Row Match is the oldest Table Extraction methods in Grooper.  It relies upon regular expression and data extraction (via Extractor Types such as Pattern Match and extraction objects such as Data Types and Value Readers) to match each table row on the document.

In one way or another, all Table Extraction methods work by mapping or modeling a table's structure.  If you can figure out where the table is, how many rows there are, and how the columns divide up each row into table cells, you can extract the individual values from each individual cell.  Row Match does this  by matching each row of the table.  The idea is, if you can return each full row in the table, you can then extract each column's value from each individual row.

Row Instances

In Grooper, a "data instance", is a representation of part of a document's text data.  The largest instance would be the full document.  Everything else can be conceptulized as smaller "chunks" of the document. Each page would represent a smaller, page sized, sub-instance of a multi-page document.  A field result for a "Report Number" listed on the document would be an even smaller instance, representing that value's text data and its location on the document.

Data extractors essentially parse the document's full text, matching and returning text data as a smaller instance of the full document. All extraction results are sub-instances of a larger or parent level data instance, containing the text data and location of whatever it is you want to find.
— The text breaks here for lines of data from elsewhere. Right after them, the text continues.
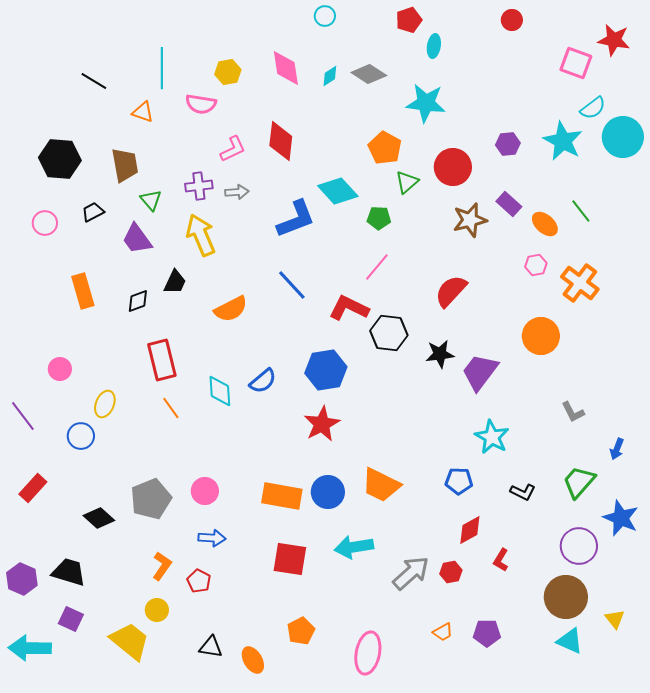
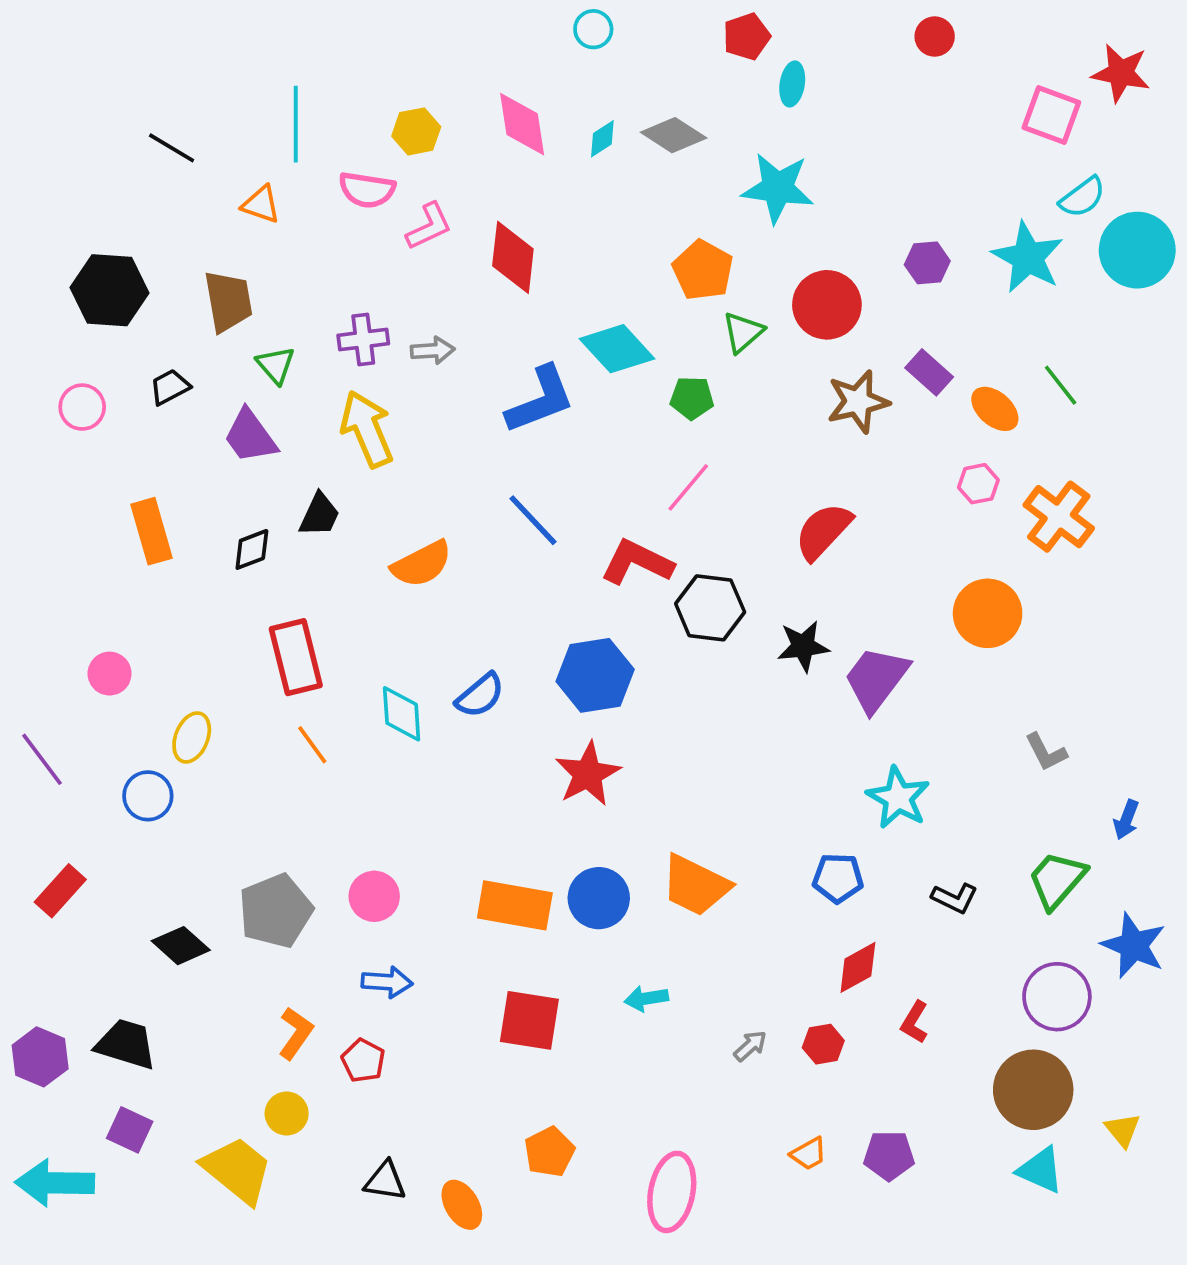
pink L-shape: (233, 149) -> (429, 226), moved
cyan arrow: (354, 547) -> (646, 998), size x0.6
gray arrow: (411, 573) -> (750, 1046), size x0.5

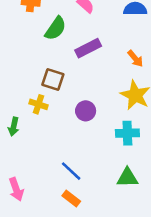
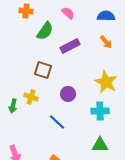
orange arrow: (135, 59) -> (106, 42), moved
yellow cross: (39, 104) -> (31, 97), moved
blue line: (71, 171) -> (57, 122), moved

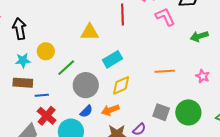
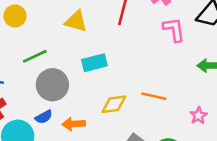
yellow circle: (46, 51) -> (15, 16), moved
yellow diamond: (121, 85) -> (114, 104), moved

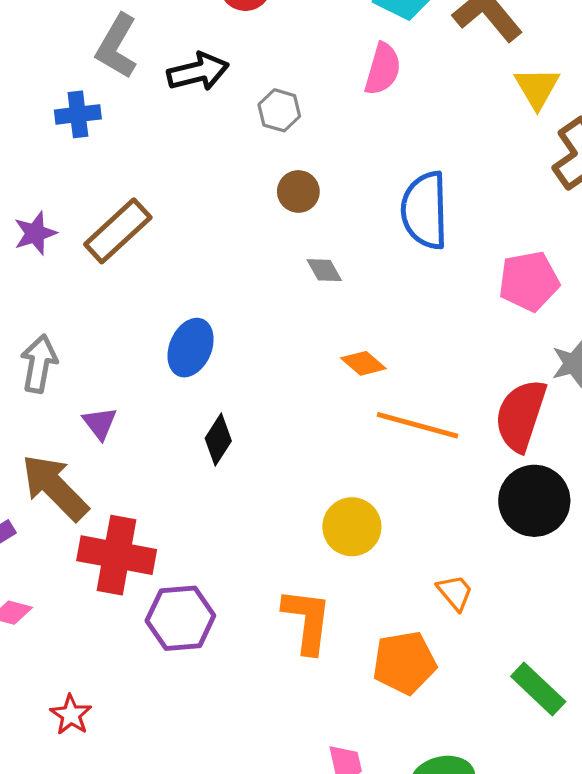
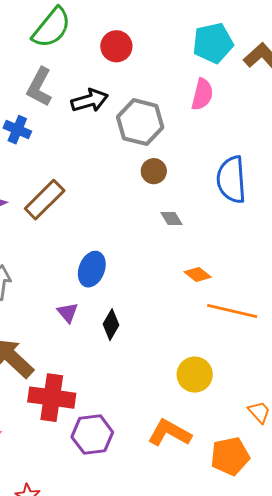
gray hexagon: (279, 110) -> (140, 122), size x1.8
blue cross: (78, 114) -> (17, 130), turned 32
purple triangle: (100, 423) -> (68, 313), moved
orange L-shape: (307, 621) -> (170, 433), turned -66

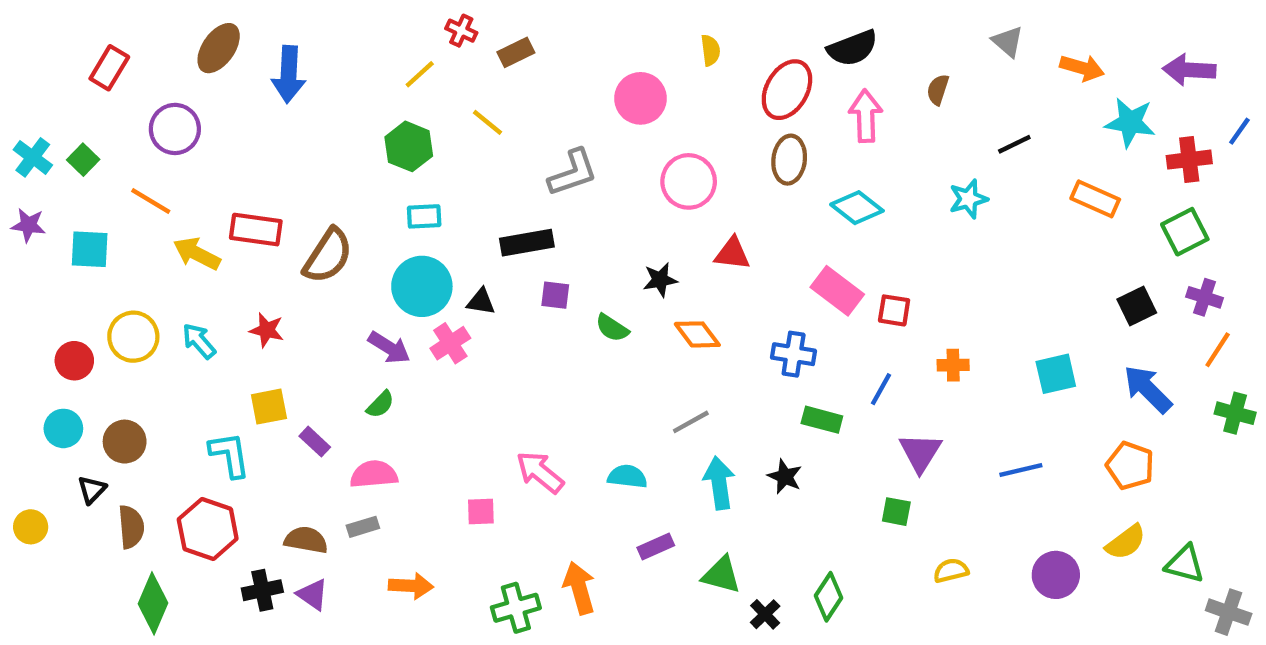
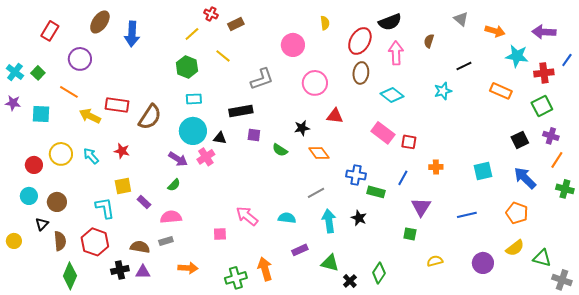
blue cross: (794, 354) -> (356, 175), moved
purple triangle: (313, 595) -> (143, 272), turned -35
The Data Table object's first job is to establish the "row instances" of a table.  These are the data instances that represent each row of the table on the document. Each Extract Method does this a little differently, mapping the table's structure with varying techniques.  Row Match will return one row instance for each result from the Row Extractor.

Column Extractors

Once the Data Table can establish the row instances, its job is only halfway done.  It then needs to return data for each of of its Data Colum child objects.

One way to do this using the Row Match method is through the Data Column's Value Extractor property.  This will allow you to execute an extractor for each Data Column on each row instance.